Daud Beureu-eh akhirnya bersedia mundur dengan syarat diberlakukannya unsur-unsur
syariat Islam bagi masyarakat Aceh hingga pada 1960 Beureu-eh menyerah dan disambut
dengan pengumuman Konsepsi Pelaksanaan Unsur-Unsur Syariat Islam bagi Daerah
Istimewa Aceh. Daud Beureu-eh resmi mundur dan menyerah pada 9 Mei 1962 beserta
pasukan setianya yang di pimpin oleh Teungku Ilyas Leube.
2.4 DI/TII Sulawesi Selatan
Pemberontakan DI/TII di wilayah Sulawesi Selatan ini dipimpin oleh Abdul Kahar
Muzakar terjadi selama lima belas tahun antara tahun 1950-1965. Abdul Kahar Muzakar
sendiri adalah salah satu bagian dari tentara yang memperjuangkan wilayah Sulawesi Selatan
dari serangan Belanda. Dalam mempertahankan perjuangannya Abdul Kahar Muzakar
menjadi salah satu pelopor berdirinya KGSS atau Kesatuan Geriliya Sulawesi Selatan yang
mana organisasi militer ini merupakan gabungan dari organisasi geriliyah yang ada di
wilayah Sulawesi Selatan. Pembentukan KGSS ini dilakukan di Maros melalui sebuah
konferensi namun harus dibubarkan karena sebuah konflik yang menyebabkan kekecewaan
dari Abdul Kahar Muzakar sehingga beliau tergabung kedalam DI/TII pada tanggal 7
Agustus 1953.7 Terbentuknya DI/TII Sulawesi Selatan pada awalnya disebabkan kerena
kekecewaan Abdul Kahar Muzakar terhadap pemerintah negara kerena ditolaknya sejumlah
anggota KGSS sebagai bagian dari APRI.
Selama menjadi bagi dari DI/TII Kahar Muzakar melakukan pemberontakan kepada
negara Indonesia.
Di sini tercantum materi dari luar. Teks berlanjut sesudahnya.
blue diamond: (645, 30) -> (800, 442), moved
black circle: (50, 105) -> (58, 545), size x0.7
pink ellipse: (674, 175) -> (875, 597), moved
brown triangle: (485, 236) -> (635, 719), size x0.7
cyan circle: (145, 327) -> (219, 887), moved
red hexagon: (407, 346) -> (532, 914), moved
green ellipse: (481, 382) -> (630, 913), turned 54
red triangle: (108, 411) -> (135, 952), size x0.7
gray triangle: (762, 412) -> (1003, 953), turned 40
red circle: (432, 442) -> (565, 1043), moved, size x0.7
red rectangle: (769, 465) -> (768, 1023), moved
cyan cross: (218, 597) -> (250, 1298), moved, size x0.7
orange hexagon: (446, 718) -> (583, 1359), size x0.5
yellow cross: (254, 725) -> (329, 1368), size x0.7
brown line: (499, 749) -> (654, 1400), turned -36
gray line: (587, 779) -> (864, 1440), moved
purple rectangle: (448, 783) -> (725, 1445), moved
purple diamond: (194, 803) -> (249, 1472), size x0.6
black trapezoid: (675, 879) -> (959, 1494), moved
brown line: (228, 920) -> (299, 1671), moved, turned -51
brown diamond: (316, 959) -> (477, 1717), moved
Kahar Muzakar menganggap bahwa pemerintah pusat mengabaikan kerja
keras mereka sebagai bagian dari tentara yang mempertahankan kemerdekaan Indonesia.
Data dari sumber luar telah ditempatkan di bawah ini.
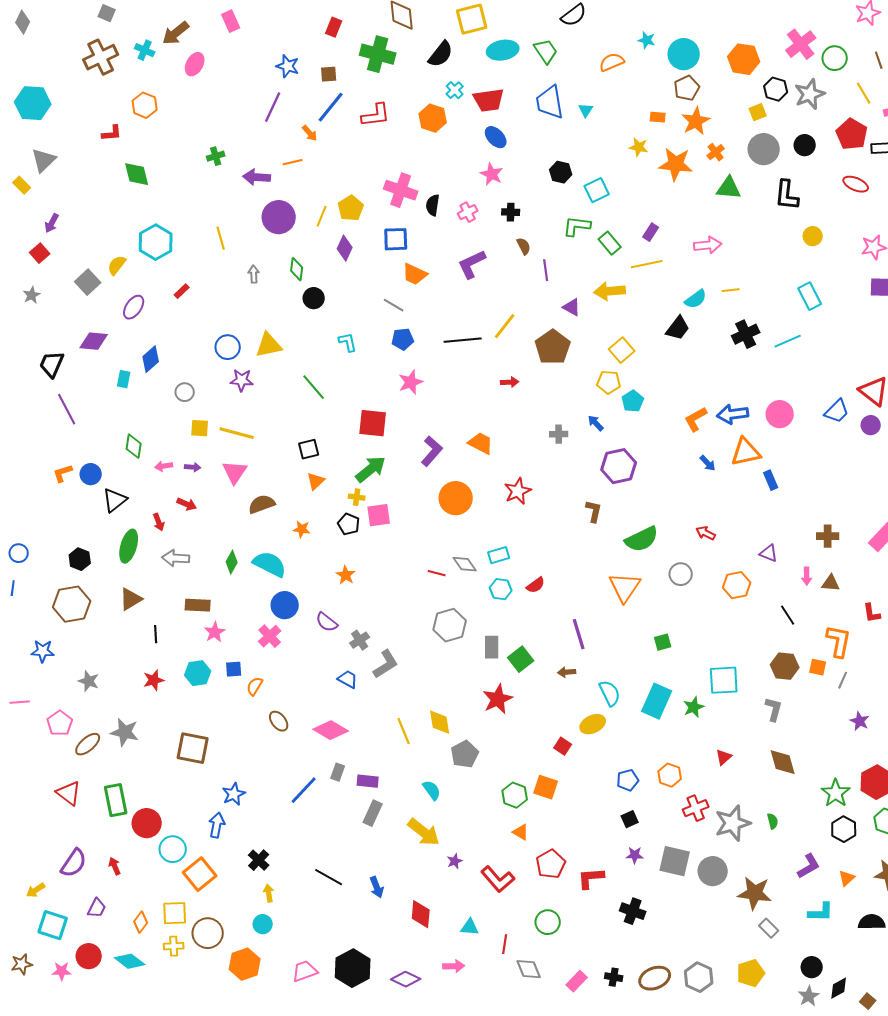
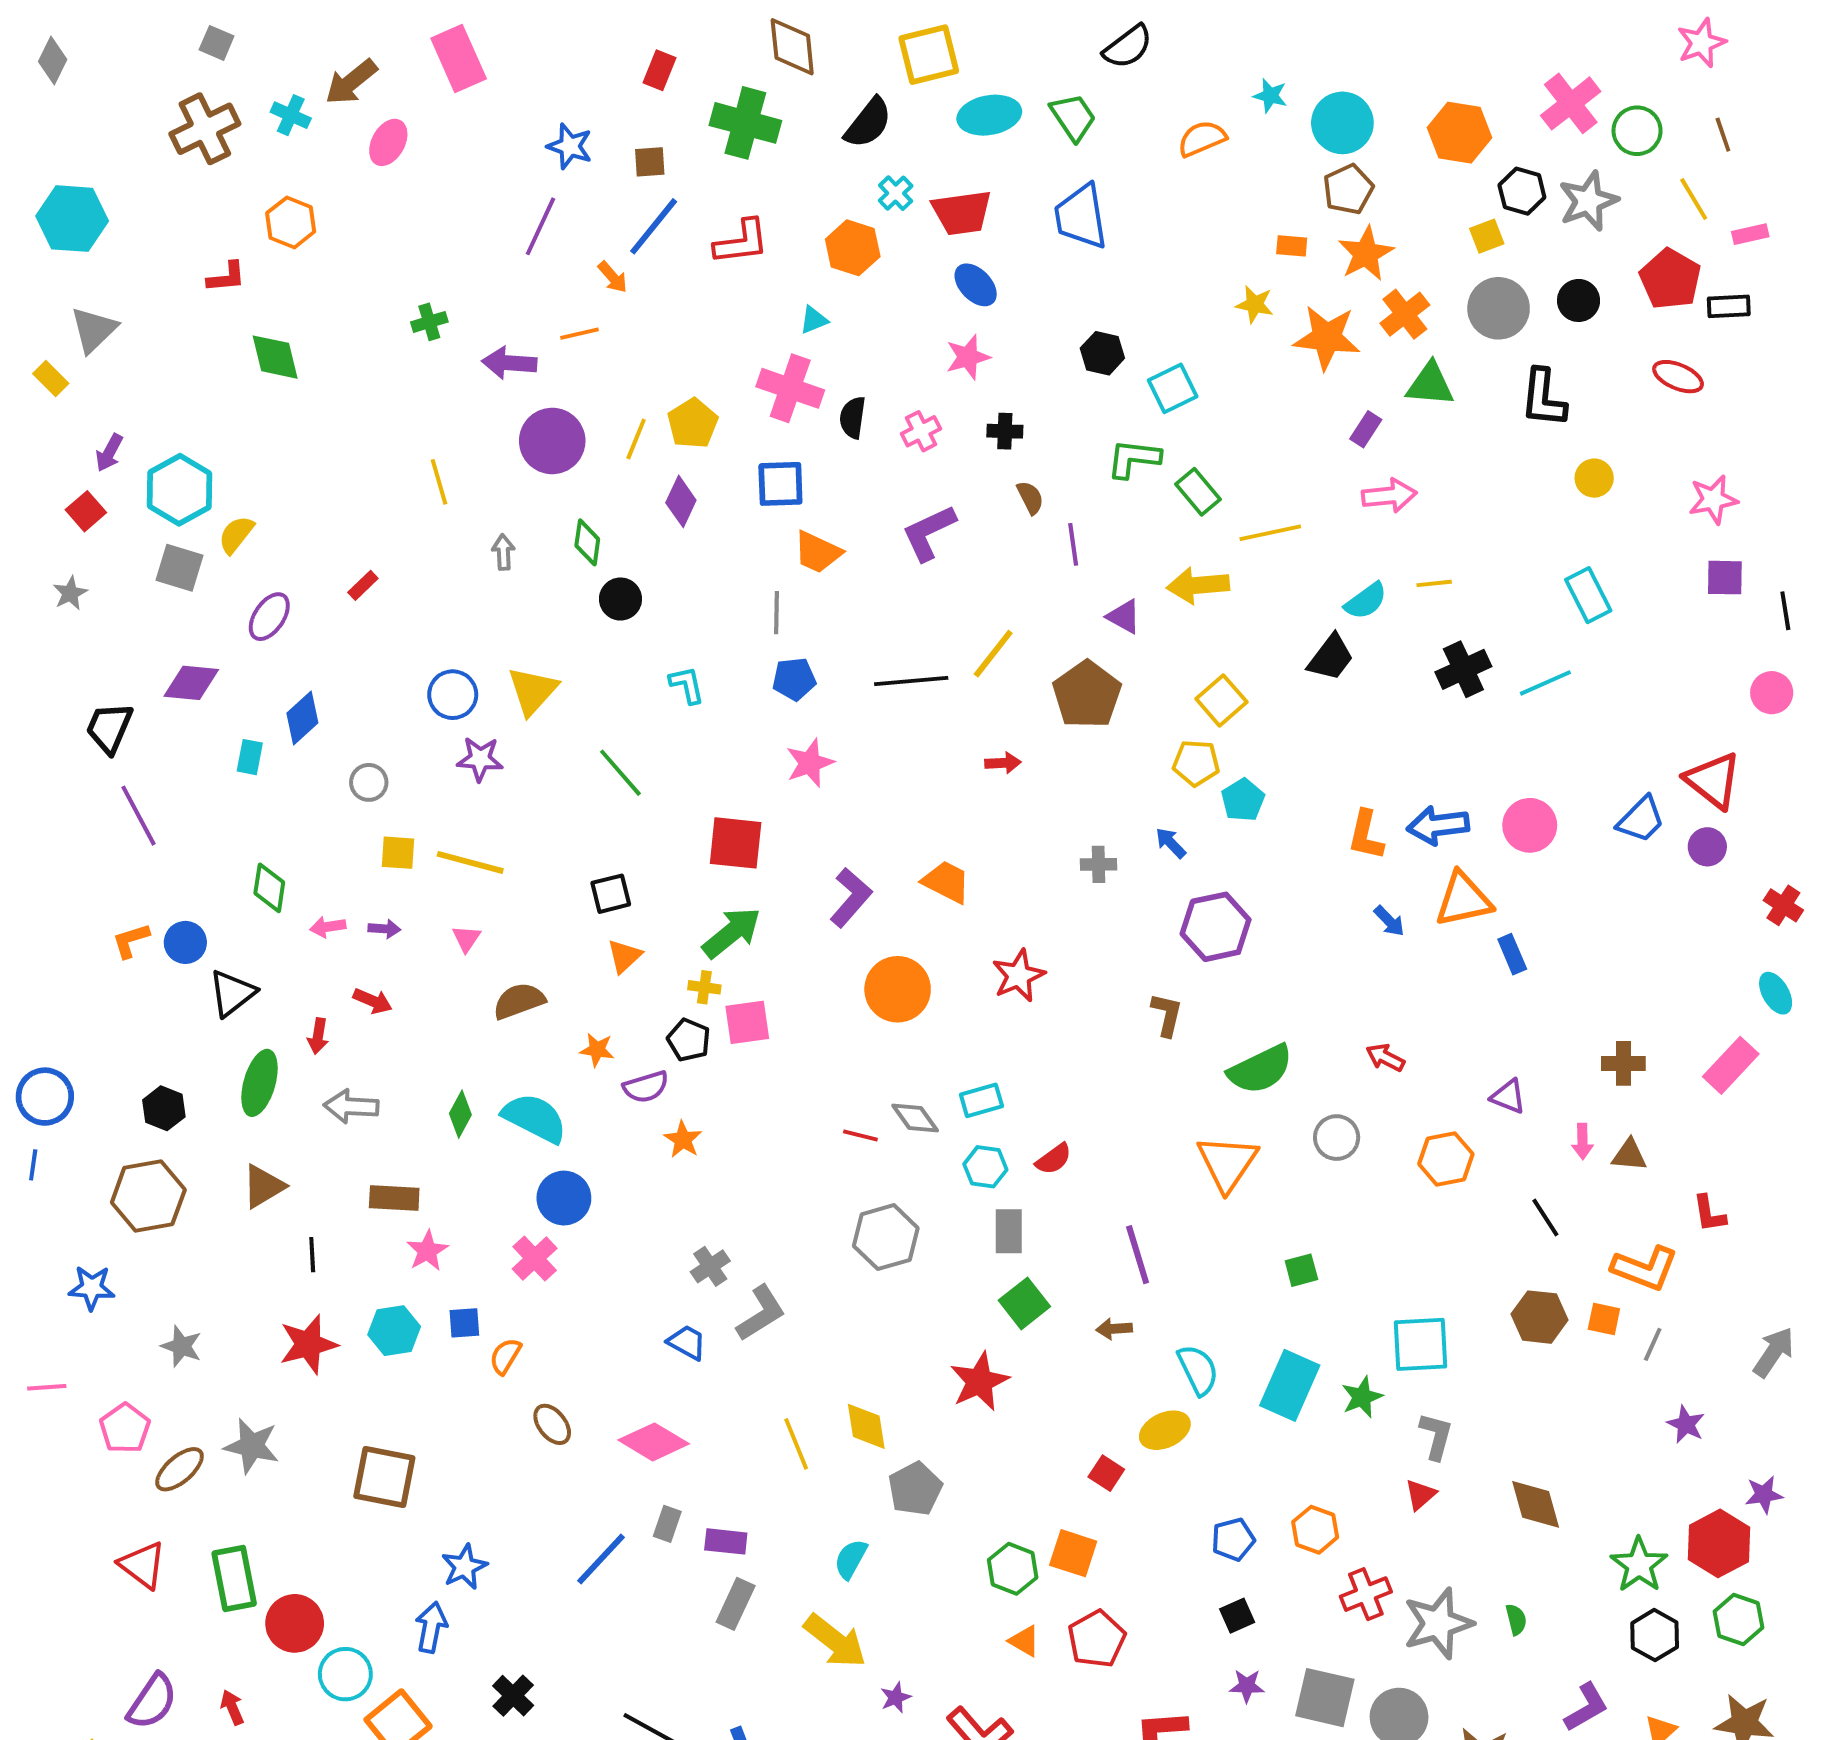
pink rectangle: (231, 21) -> (459, 59), size x1.5
cyan triangle: (586, 110) -> (814, 320), moved, turned 35
orange cross: (716, 152) -> (1405, 314), size x1.4
pink star: (492, 174) -> (968, 357), turned 30
purple rectangle: (651, 232) -> (1366, 429), moved
cyan hexagon: (156, 242) -> (180, 490), moved
gray square: (88, 282) -> (180, 568), turned -30
gray line: (394, 305) -> (777, 613), turned 60
yellow triangle: (269, 345) -> (533, 691), turned -36
orange L-shape: (696, 419) -> (1366, 835), turned -48
pink triangle: (235, 472) -> (466, 939), size x0.6
red arrow: (159, 522) -> (318, 1036), turned 30
blue circle: (19, 553) -> (45, 1097), size x1.5
purple semicircle: (327, 622) -> (646, 1087), moved, turned -55
orange L-shape: (839, 641) -> (1645, 1268), turned 100
gray rectangle: (492, 647) -> (1009, 1231), moved
red star: (154, 680) -> (308, 1344), size x1.4
gray L-shape: (774, 709) -> (1436, 1436), moved
cyan semicircle: (432, 790) -> (851, 1559), turned -115
red pentagon: (551, 864) -> (1097, 1639), moved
Konflik ini semakin meluas dengan memakan banyak korban bakan dari warga sipil dalam
hal ini kedua belah pihak menjadi faktor bagaimana seorang warga sipil harus terbunuh. 8

6
Ali Basyah Talsya, Sejarah dan Dokumen-dokumen Pemberontakan di Aceh, (Jakarta: Kusuma, n.d),
hlm. 66.
7
Nur Aisyah, Patahhuddin dan H. M. Rasyid Ridha, Barakah: Basis pertahanan DI/TII di Sulawesi
Selatan (1953-1965), Jurnal Pattingalloang, Vol. 5, No. 2, 2018. hlm 50.
8
Sahajuddin, Abdul Hafid, dan Rosdiana Hafid. “Gerakan DI/TII di Sulawesi Selatan dalam Kajian
Sumber Sejarah Lisan 1950-1965”. Jurnal Seminar Series in Humanitis and Social Sciences, No. 1,
2019, hlm 59.

6
Terbunuhnya warga sipil ini terjadi karena kecurigaan satu sama lain yang mana ada satu
orang yang dianggap sebagai golongan tertentu. Selain itu deklarasi sebagai negara islam
juga menjadi alasan kenapa pemberontakan ini harus segerah diatasi. Berbicara mengenai
kenapa negara islam ini menjadi alasan pemberontakan adalah perubahan pada sila pertama
di pancasila. Menurut Kahar Muzakar perubahan sila pertama ini menyebabkan berbagai
ideologis masuk ke Indonesia selain itu dengan tetap menggunakan sila pertama mungkin
saja tidak akan ada pemberontakan yang dilakukan atas nama agama. 9 Pemberontakan yang
dilakukan oleh DI/TII di Sulawesi Selatan ini terjadi selama lima belas tahun. Dalam upaya
pemerintah untuk menumpas gerakan DI/TII ini ternyata tidak mudah karena pasukan yang
dikirim ke Sulawesi Selatan mengalami kesulitan dengan medan yang dihadapi. Namun
pasukan militer Indonesia berhasil menumpas gerakan DI/TII Sulawesi Selatan dengan
terbunuhnya Abdul Kahar Muzakar pada tanggal 3 Februari 1965.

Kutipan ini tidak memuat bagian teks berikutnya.